By extending the SRF approach described in Song et al. (2012) to bay interior locations, an expression for estimating extreme surge values has been developed for Panama City, FL. These SRFs incorporate the primary statistical parameters associated with hurricane hazard assessments: central pressure, radius, and landfall location. An adjustment model incorporating dynamic SLR effects into total flood elevation estimates has also been proposed for open coast and bay interior locations. The Panama City SRFs showed RMS error values that were somewhat higher than those reported by Song et al. (2012); we hypothesize that the approximation for λ likely contributes to this additional error. Nonetheless, it has been demonstrated that the additional uncertainty from the SRF and SLR models presented in this study does not contribute significantly to the overall epistemic uncertainty in hazard analysis, and the approximate method used to determine λ makes the SRF approach more universally applicable when applied to datasets of limited spatial extent.

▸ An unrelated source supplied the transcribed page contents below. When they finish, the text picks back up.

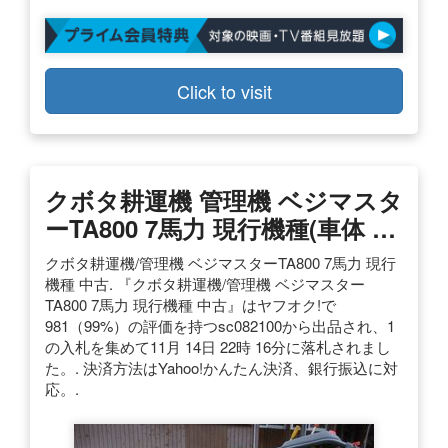
Click to visit
クボタ耕運機 管理機 ベジマスタ
ーTA800 7馬力 現行機種(車体 …
クボタ耕運機/管理機 ベジマスターTA800 7馬力 現行
機種 中古. 『クボタ耕運機/管理機 ベジマスター
TA800 7馬力 現行機種 中古』はヤフオク!で
981（99%）の評価を持つsc082100から出品され、1
の入札を集めて11月 14日 22時 16分に落札されまし
た。. 決済方法はYahoo!かんたん決済、銀行振込に対
応。.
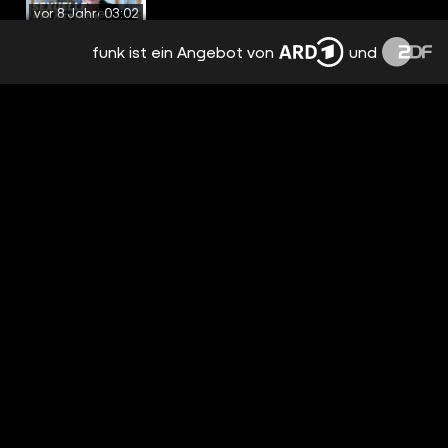
vor 8 Jahren
03:02
funk ist ein Angebot von
und
UNGERECHTIGKEIT IST VERERBBAR -
MORITZ NEUMEIER
vor 8 Jahren
03:16
AFD: ÜBERWACHUNG DURCH
VERFASSUNGSSCHUTZ? - MORITZ
NEUMEIER
vor 8 Jahren
04:09
FAKTENCHECK III: FLUCHT UND
INTEGRATION - MORITZ NEUMEIER
vor 8 Jahren
06:15
ANGEBOT UND NACHFRAGE - MORITZ
NEUMEIER
vor 8 Jahren
03:30
WAHLEN IN HESSEN - MORITZ NEUMEIER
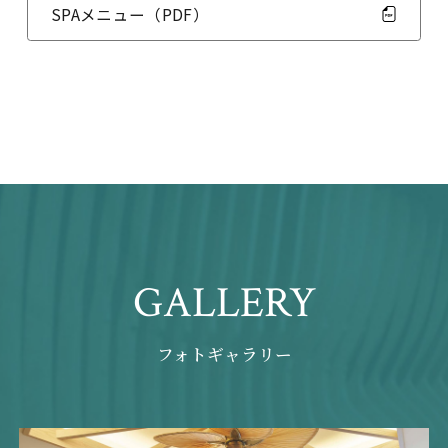
SPAメニュー（PDF）
GALLERY
フォトギャラリー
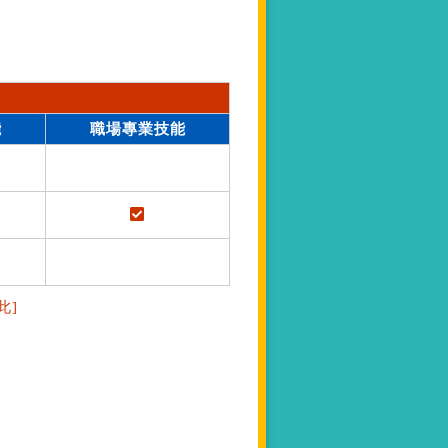
能
職場專業技能
此]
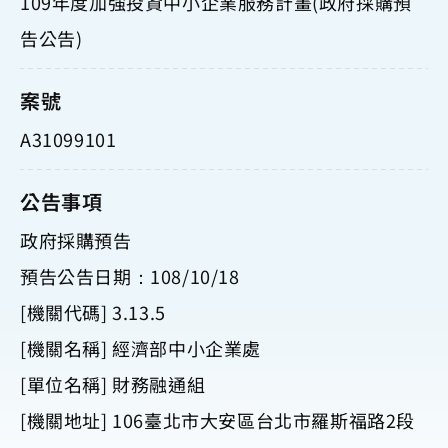
109年度加強投資中小企業服務計畫(政府採購預
告公告)
案號
A31099101
公告事項
政府採購預告
預告公告日期：108/10/18
[機關代碼] 3.13.5
[機關名稱] 經濟部中小企業處
[單位名稱] 財務融通組
[機關地址] 106臺北市大安區台北市羅斯福路2段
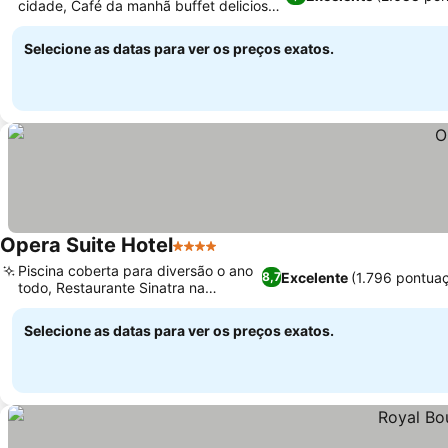
cidade, Café da manhã buffet delicioso
e variado
Selecione as datas para ver os preços exatos.
Opera Suite Hotel
4 Estrelas
Piscina coberta para diversão o ano
Excelente
(1.796 pontua
8,7
todo, Restaurante Sinatra na
cobertura
Selecione as datas para ver os preços exatos.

In this study, flood elevation adjustment accuracies were limited due to the absence of SLR-induced topographic changes (e.g., barrier island degradation, shoreline morphology.) in the ADCIRC hydrodynamic simulations. While such changes are not expected to be significant in the Panama City study area (Passeri et al. 2015), these coastal evolution impacts may have a significant impact on future surges in other locations. Land cover changes have been shown to alter surge generation near coastal wetlands (e.g., Smith et al. 2010; Irish et al. 2013); however, land cover effects on surge levels can range between +80 and −100 % over an entire region (Bilskie et al. 2014). Changes in land use due to urbanization can potentially increase surge generation by up to +70 % (Bilskie et al. 2014). Therefore, future research is recommended which incorporates SLR-induced topographic and land cover changes, as well as land-use changes from urbanization projections, into the SLR adjustments.

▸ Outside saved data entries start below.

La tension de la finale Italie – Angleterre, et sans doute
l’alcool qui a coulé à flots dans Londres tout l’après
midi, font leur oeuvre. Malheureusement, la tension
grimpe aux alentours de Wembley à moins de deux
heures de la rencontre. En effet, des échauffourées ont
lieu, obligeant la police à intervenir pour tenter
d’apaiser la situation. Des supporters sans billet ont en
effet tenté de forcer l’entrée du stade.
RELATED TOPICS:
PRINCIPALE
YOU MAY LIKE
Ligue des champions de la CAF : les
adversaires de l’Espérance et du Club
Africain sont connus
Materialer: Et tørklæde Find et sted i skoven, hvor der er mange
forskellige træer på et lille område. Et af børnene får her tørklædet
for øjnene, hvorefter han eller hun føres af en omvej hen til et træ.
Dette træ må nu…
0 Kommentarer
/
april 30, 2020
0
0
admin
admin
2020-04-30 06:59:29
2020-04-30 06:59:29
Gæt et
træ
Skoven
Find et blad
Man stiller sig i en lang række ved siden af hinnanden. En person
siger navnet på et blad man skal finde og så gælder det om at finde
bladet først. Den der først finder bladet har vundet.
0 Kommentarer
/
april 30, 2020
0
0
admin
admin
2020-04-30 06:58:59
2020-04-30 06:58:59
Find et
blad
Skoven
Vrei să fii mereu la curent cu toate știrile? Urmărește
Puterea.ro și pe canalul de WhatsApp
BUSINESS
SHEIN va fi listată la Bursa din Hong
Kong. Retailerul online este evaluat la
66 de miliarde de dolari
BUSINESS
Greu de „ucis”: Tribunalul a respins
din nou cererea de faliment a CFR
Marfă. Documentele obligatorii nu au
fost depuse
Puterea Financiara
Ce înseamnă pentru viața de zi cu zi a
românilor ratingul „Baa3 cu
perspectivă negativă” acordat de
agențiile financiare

Dynamic SLR effects on surge generation are significant for the Panama City area and cause total flood elevations to be poorly characterized as static SLR increases. These dynamic effects are greatly influenced by characteristics such as topographic gradients, coastline geometry, and other regional geographic features and will vary significantly depending on coastal location (e.g., Hagen and Bacopoulos 2012; Bilskie et al. 2014). Therefore, it is necessary to study the physical surge dynamics using computational models, for each unique coastal region, to inform SRF and SLR development.

JPM applications coupled with the SRF model presented here can be used to provide useful hazard assessments on a regional scale. By extending model development to bays, the geographic restrictions limiting JPM-OS applications coupled with SRFs to open coast locations have been removed. The developed linear SLR adjustments represent a straightforward means for improving future coastal flood hazard assessments when significant coastal erosion is not expected or predictions of future erosion are not available. Furthermore, the high-resolution coastline and bay shoreline at which SRFs were developed can be used by coastal planners and developers to create flood inundation maps, damage assessments, and other applications useful for surge hazard mitigation.